Se poi vai a vedere le corrispondenze, trovi un giornalismo che raccontava quel conflitto come la guerra di un esercito potente che non riesce ad aver ragione del piccolo…
Secondo degli stilemi narrativi ovvi, che sono forse quelli che il pubblico si aspetta, però sicuramente non è un giornalismo spregiudicato ed anticonformista.
Però in generale coi singoli c’è un giornalismo che è migliore di altri e quelli che sono i suoi difetti diventano a volte delle virtù nel capire al volo una situazione politica. Intendo dire che noi italiani essendo abituati ad una politica estenuante, siamo più inclini ad intuire. Il più ignorante degli italiani conosce i meccanismi, le contraddizioni, i retroscena della politica, siamo molto meno ingenui del giornalismo anglosassone, del giornalismo di altri Paesi, che però è più spregiudicato. Non a caso fu il giornalismo americano ha tirar fuori Abu Ghraib o le scene da Falluja.
A raccontare le cose uno a volte finisce per essere molto isolato. Un esempio? Io non ho mai taciuto il fatto che il sequestro delle due Simone fosse stato annunciato da un bombardamento a colpi di mortaio contro la loro sede pochi giorni prima. ‘Un Ponte per’ naturalmente negò.
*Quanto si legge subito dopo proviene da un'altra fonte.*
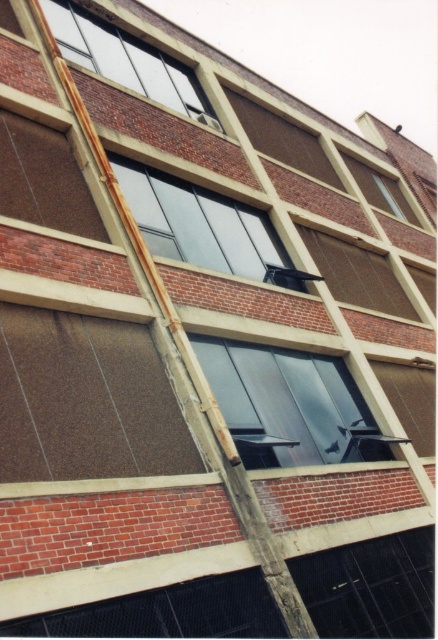 Question: From the image, what is the correct spatial relationship of matte black window at center in relation to transparent glass window at lower right?

Choices:
 (A) above
 (B) below

Answer: (A)

Question: Which point is farther to the camera?

Choices:
 (A) (382, 627)
 (B) (187, 195)
 (C) (197, 356)
 (D) (155, 60)

Answer: (D)

Question: Does matte black window at center have a larger size compared to clear glass window at upper center?

Choices:
 (A) no
 (B) yes

Answer: (B)

Question: Can you confirm if transparent glass window at center is bigger than clear glass window at upper right?

Choices:
 (A) no
 (B) yes

Answer: (B)

Question: Which object appears closest to the camera in this image?

Choices:
 (A) transparent glass window at center
 (B) matte black window at center
 (C) transparent glass window at lower right

Answer: (C)

Question: Which point is closer to the camera?

Choices:
 (A) coord(320,608)
 (B) coord(373,200)
 (C) coord(74,19)
 (D) coord(303,362)

Answer: (A)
Insomma, è una cosa così che è rimasta molto tra le righe, una specie di riverenza nei confronti di una organizzazione, una Ong in quel caso, c’è sempre una specie di conformismo che impedisce di dire certe cose.
Signor Capuozzo, io la ringrazio sinceramente per la sua cortesia e per l’apporto che lei ha fornito a questa mia serie di interviste. Le auguro buon lavoro e buona serata.